Texto publicado no Jornal A Nova Democracia no dia 04/08/2021. Escrito por – Sebastião Ilar.
“Eu não inventei as Ligas
Elas são a flor
Que se abre no lodo”
Francisco Julião.
Ao contrário do que muitos pensam, as Ligas Camponesas não começaram com Francisco Julião, muito menos começaram como organização de luta pela terra. Na verdade, começaram com a iniciativa de João Firmino, em 1955, de defender a “reivindicação dos mortos”; defender que todo camponês, depois de morto, tivesse o direito de descansar em paz; aquele que nunca teve terra poder ter depois de morto, sete palmos abaixo da terra e um caixão. Para alguns leitores pode soar estranho: por que lutar pelos mortos? Qual o sentido? A isso Josué de Castro nos responde quando diz que para o camponês do nordeste a vida não lhe pertence, dela tira apenas o cansaço, a miséria, as formas feudais nas quais é obrigado a trabalhar na terra do latifundiário; neste contexto a morte aparece para ele como sua saída, seu único direito que ninguém pode retirar.

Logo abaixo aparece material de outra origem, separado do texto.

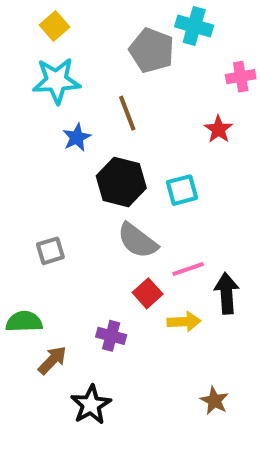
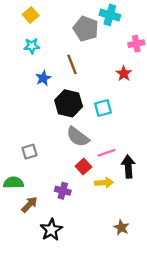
cyan star: (56, 81) -> (32, 46), size x0.6
gray square: (50, 251) -> (29, 152), moved

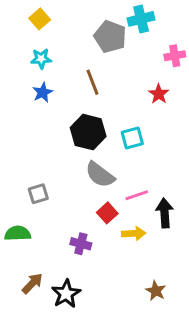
cyan cross: (110, 15) -> (141, 19), turned -30
blue star: (43, 78) -> (43, 92), moved
brown arrow: (29, 204) -> (32, 283), moved

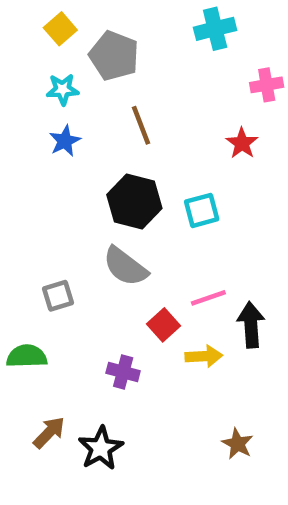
gray pentagon: (110, 37) -> (114, 56), moved
gray semicircle: (100, 175) -> (125, 267), moved

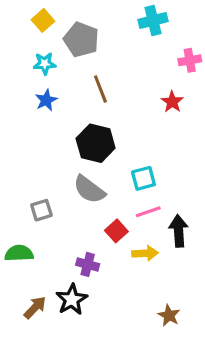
cyan square: (202, 210) -> (143, 178), moved
black star: (101, 448) -> (72, 300), moved

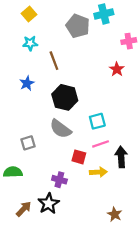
gray pentagon: (81, 40) -> (78, 26), moved
brown line: (100, 89) -> (54, 61), moved
blue star: (46, 100) -> (27, 83), moved
red square: (116, 231) -> (79, 157), turned -32

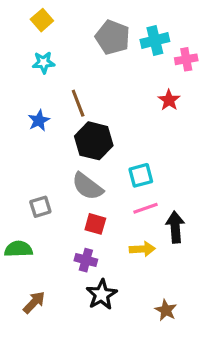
cyan cross: (104, 14) -> (155, 40), moved
brown line: (54, 61) -> (78, 103), moved
red square: (79, 157) -> (95, 224), moved
black star: (49, 203) -> (102, 295), moved

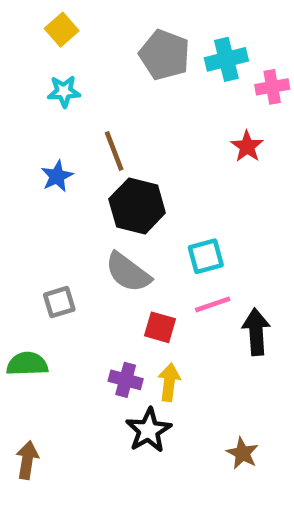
red square: (95, 224) -> (160, 327), moved
yellow arrow: (142, 249) -> (169, 382), moved, turned -80
brown arrow: (34, 302) -> (27, 460), moved, turned -35

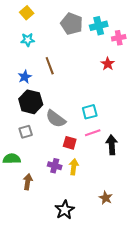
black hexagon: (137, 206) -> (31, 102), moved
black star: (149, 430) -> (65, 210), moved
brown arrow: (27, 460) -> (28, 182), moved

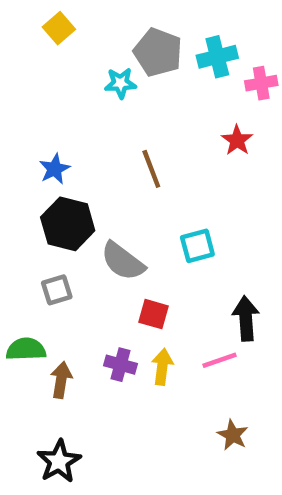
cyan star: (28, 40) -> (121, 83), moved
brown line: (50, 66) -> (151, 169), moved
pink line: (93, 133) -> (219, 360), moved
brown arrow: (28, 182) -> (61, 380), moved
black star: (65, 210) -> (59, 461), moved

Contudo, uma realidade cruel se apresentava: o pobre neste país não tem direito nem de se enterrar. Nos interiores do Brasil os caixões são da prefeitura, e não é incomum que tenha-se que retirar o morto antes de enterrar e devolver o caixão às autoridades locais. Por conta dessa situação nasce a primeira Liga Camponesa em Engenho da Galiléia, mas assim como nas primeiras revoltas camponesas do Nordeste, no princípio, se apresentavam como revoltas de cunho religioso, messianico e tinham em si profundo caráter de classe, logo isso ocorre com as Ligas.
O INÍCIO: ‘PRESIDENTE DE HONRA’ E O MEDO DO COMUNISMO
De início, em um gesto servil, os camponeses convidam para ser presidente de honra da Liga o senhor de terras, o latifundiário do Engenho da Galiléia, Oscar Arruda Beltrão, que aceita e se faz presente quando a Liga é fundada, até então chamada de “Sociedade Agrícola e Pecuária dos Plantadores de Pernambuco”. Mas a simples reivindicação de algo além do que simplesmente a ajuda funerária, como conseguir algumas sementes e instrumentos melhores de trabalho, já mostrava timidamente que o movimento tendia adquirir um caráter mais social e combativo – para a situação da organização do movimento camponês no nordeste à época – e isso fez com que outros latifundiários locais avisassem ao senhor de terras que aquilo que ele havia aceitado era uma “artimanha dos comunistas”.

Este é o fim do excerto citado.